Nonsense

December 15, 2008

I love when laws hurt the people who weren’t part of the problem to begin with- really.

Mom101 wrote this post on the new  Consumer Product Safety Improvement Act in the States that will go into effect in February, essentially (as I understand it) calling for more rigorous safety testing for things like lead in childrens’ products. After the slew of recalls on everything from train sets (James’ shiny red paint was loaded with lead) to plastic Dora crap toys, it’s obvious that something needs to be done.

The problem is that most of these recalls were on toys that come from ginormous companies that mass-manufacture everything overseas as cheaply as possible and then sell them in North America through big retailers from Wal-Mart to Sears to any of a great multitude of Dollar stores. They can afford to do the testing.

The little guys are going to get hurt, though. The parents, designers and crafters who are making unique toys and clothes by hand and selling them on Etsy or at craft fairs, who are (mostly) trying to improve the quality of the dtuff that’s available to our kids… well, they can’t afford the testing. If they go out of business, we won’t have any choice but to buy our kids the same Hannah Montana __(insert merchandising opportunity here)__ everyone else has.

We want everything to be safe, of course, and testing’s not a bad idea… so what’s the solution to this problem? Mom101 suggests some ideas, and she links to some other good articles/ blog posts on the subject.

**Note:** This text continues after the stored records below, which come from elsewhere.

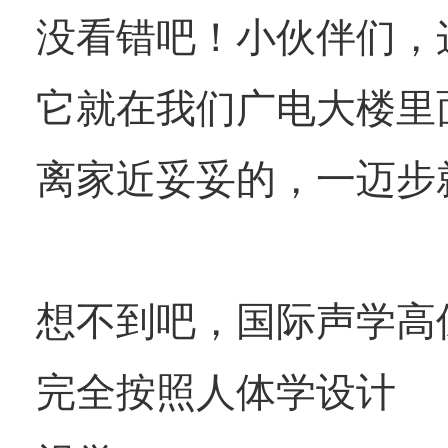
没看错吧！小伙伴们，
它就在我们广电大楼里
离家近妥妥的，一迈步
想不到吧，国际声学高
完全按照人体学设计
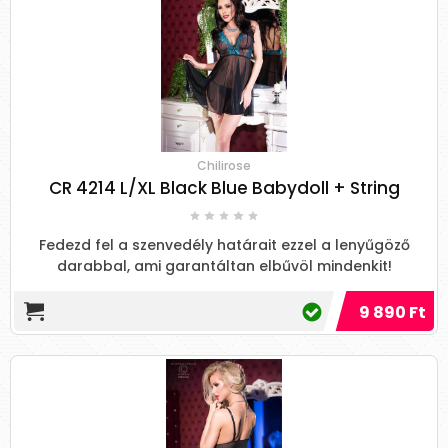
Chilirose
CR 4214 L/XL Black Blue Babydoll + String
Fedezd fel a szenvedély határait ezzel a lenyűgöző
darabbal, ami garantáltan elbűvöl mindenkit!
9 890 Ft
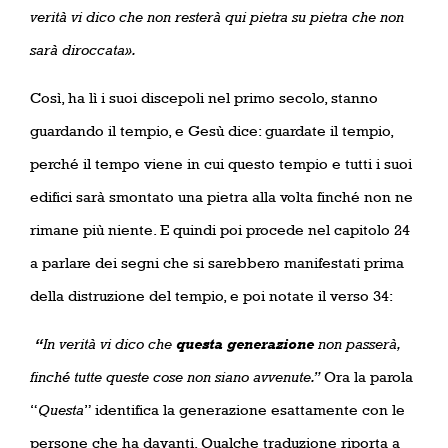
verità vi dico che non resterà qui pietra su pietra che non
sarà diroccata».
Così, ha lì i suoi discepoli nel primo secolo, stanno
guardando il tempio, e Gesù dice: guardate il tempio,
perché il tempo viene in cui questo tempio e tutti i suoi
edifici sarà smontato una pietra alla volta finché non ne
rimane più niente. E quindi poi procede nel capitolo 24
a parlare dei segni che si sarebbero manifestati prima
della distruzione del tempio, e poi notate il verso 34:
“
In verità vi dico che
questa generazione
non passerà,
finché tutte queste cose non siano avvenute.”
Ora la parola
“
Questa
” identifica la generazione esattamente con le
persone che ha davanti. Qualche traduzione riporta a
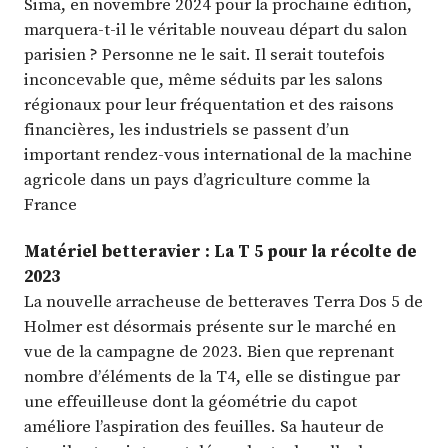
Sima, en novembre 2024 pour la prochaine édition,
marquera-t-il le véritable nouveau départ du salon
parisien ? Personne ne le sait. Il serait toutefois
inconcevable que, même séduits par les salons
régionaux pour leur fréquentation et des raisons
financières, les industriels se passent d’un
important rendez-vous international de la machine
agricole dans un pays d’agriculture comme la
France
Matériel betteravier : La T 5 pour la récolte de
2023
La nouvelle arracheuse de betteraves Terra Dos 5 de
Holmer est désormais présente sur le marché en
vue de la campagne de 2023. Bien que reprenant
nombre d’éléments de la T4, elle se distingue par
une effeuilleuse dont la géométrie du capot
améliore l’aspiration des feuilles. Sa hauteur de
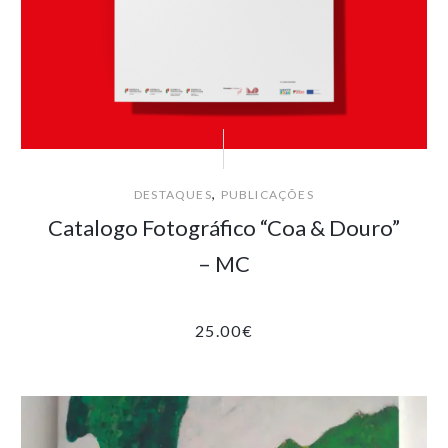
,
DESTAQUES
PUBLICAÇÕES
Catalogo Fotográfico “Coa & Douro”
– MC
25.00
€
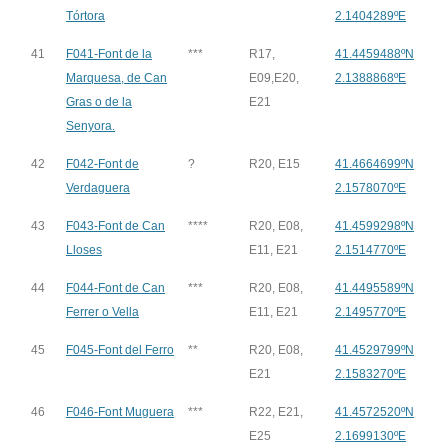
Tórtora
2.1404289ºE
41
F041-Font de la
***
R17,
41.4459488ºN
Marquesa, de Can
E09,E20,
2.1388868ºE
Gras o de la
E21
Senyora.
42
F042-Font de
?
R20, E15
41.4664699ºN
Verdaguera
2.1578070ºE
43
F043-Font de Can
****
R20, E08,
41.4599298ºN
Lloses
E11, E21
2.1514770ºE
44
F044-Font de Can
***
R20, E08,
41.4495589ºN
Ferrer o Vella
E11, E21
2.1495770ºE
45
F045-Font del Ferro
**
R20, E08,
41.4529799ºN
E21
2.1583270ºE
46
F046-Font Muguera
***
R22, E21,
41.4572520ºN
E25
2.1699130ºE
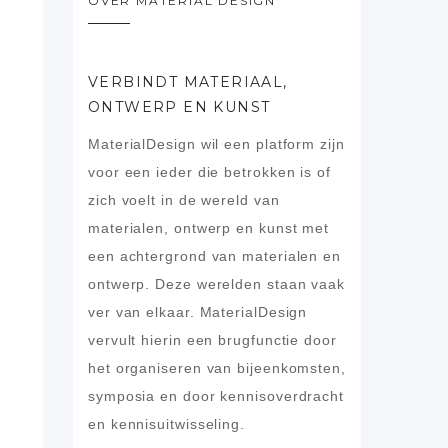
OVER MATERIAL DESIGN
VERBINDT MATERIAAL,
ONTWERP EN KUNST
MaterialDesign wil een platform zijn
voor een ieder die betrokken is of
zich voelt in de wereld van
materialen, ontwerp en kunst met
een achtergrond van materialen en
ontwerp. Deze werelden staan vaak
ver van elkaar. MaterialDesign
vervult hierin een brugfunctie door
het organiseren van bijeenkomsten,
symposia en door kennisoverdracht
en kennisuitwisseling.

For the record, our kids aren’t getting all-handmade items this year. Simon’s nuts for the Cars and his Thomas trains, and Isaac’s getting an old-school Fisjer Price phone like the ones we had when we were kids. But there’s handmade stuff in there, too, and shopping for that stuff was way more interesting than hitting Wal-Mart… and I’d hate to see all those people go out of business… and then go to work at Wal-Mart… ugh.

Letters To Santa

November 28, 2008

Dear Mr. Santa Claus-

Hello again! How are you and Mrs. Claus? You must be very busy getting ready for Christmas.

I am 3 years old now, so I’m a pretty big boy. I love cars and trucks (“Cars” is my favourite movie), trains and my stuffed animals. Mommy says I already have enough of those things, especially my stuffed “fwends,” but if you could bring me some more, I’d make room. One thing I don’t have is a toy farm, and I’d like one of those, too.

This is my brother Ike’s first Christmas. I need to ask you to bring him some more toys of his own, because he’s always trying to get mine.

Have a merry Christmas!

                                                                         your friend,

                                                                                 Simon

PS- mommy says all she wants for Christmas is a good night’s sleep. Can you bring that, too?

 

 

 

 

Dear Santa Claus,

Hi! my name is Isaac, and this is my first Christmas. I am almost 10 months old- mommy and daddy say they can’t believe I’m so big already, and they don’t know where the time has gone. I think you know my big brother, Simon- he has sent you letters before.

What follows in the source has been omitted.